**YOUR GOAL:** Repeat the data word for word and skip the pictures.

**SOURCE DATA:**
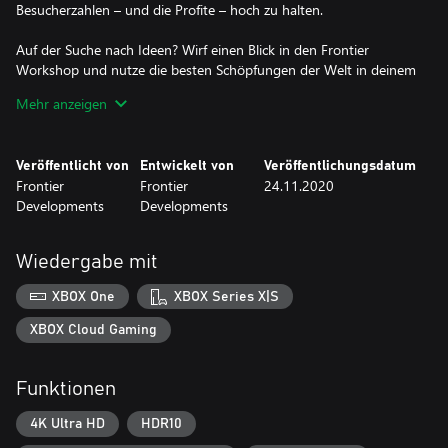
Besucherzahlen – und die Profite – hoch zu halten.
Auf der Suche nach Ideen? Wirf einen Blick in den Frontier
Workshop und nutze die besten Schöpfungen der Welt in deinem
immer größer werdenden Imperium. Lade Achterbahnen,
Mehr anzeigen
Szenerie, Gebäude oder den ganzen Park herunter oder baue
deine eigene Community auf, indem du deine eigenen Kreationen
hochlädst. Von beeindruckendem Feuerwerk bis hin zu
Veröffentlicht von
Entwickelt von
Veröffentlichungsdatum
weitläufigen Kreuzfahrtschiffen – deiner Kreativität sind keine
Frontier
Frontier
24.11.2020
Grenzen gesetzt.
Developments
Developments
Planet Coaster: Die Deluxe Edition enthält das Basisspiel sowie
das „Fantastisch“ Fahrgeschäft-Paket und „Klassisch“
Wiedergabe mit
Fahrgeschäft-Paket, und damit jede Menge Spaß und
Nervenkitzel.
XBOX One
XBOX Series X|S
Dein Park, dein Reich:
XBOX Cloud Gaming
Stelle dich dem tiefgründigen, lohnenswerten Karrieremodus,
nimm herausfordernde Szenarien in Angriff und gestalte im
Funktionen
Sandbox-Modus deinen Traumfreizeitpark mit grenzenlosen
kreativen Möglichkeiten.
4K Ultra HD
HDR10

**SOLUTION TO THE PROBLEM:**
Besucherzahlen – und die Profite – hoch zu halten.
Auf der Suche nach Ideen? Wirf einen Blick in den Frontier
Workshop und nutze die besten Schöpfungen der Welt in deinem
immer größer werdenden Imperium. Lade Achterbahnen,
Mehr anzeigen
Szenerie, Gebäude oder den ganzen Park herunter oder baue
deine eigene Community auf, indem du deine eigenen Kreationen
hochlädst. Von beeindruckendem Feuerwerk bis hin zu
Veröffentlicht von
Entwickelt von
Veröffentlichungsdatum
weitläufigen Kreuzfahrtschiffen – deiner Kreativität sind keine
Frontier
Frontier
24.11.2020
Grenzen gesetzt.
Developments
Developments
Planet Coaster: Die Deluxe Edition enthält das Basisspiel sowie
das „Fantastisch“ Fahrgeschäft-Paket und „Klassisch“
Wiedergabe mit
Fahrgeschäft-Paket, und damit jede Menge Spaß und
Nervenkitzel.
XBOX One
XBOX Series X|S
Dein Park, dein Reich:
XBOX Cloud Gaming
Stelle dich dem tiefgründigen, lohnenswerten Karrieremodus,
nimm herausfordernde Szenarien in Angriff und gestalte im
Funktionen
Sandbox-Modus deinen Traumfreizeitpark mit grenzenlosen
kreativen Möglichkeiten.
4K Ultra HD
HDR10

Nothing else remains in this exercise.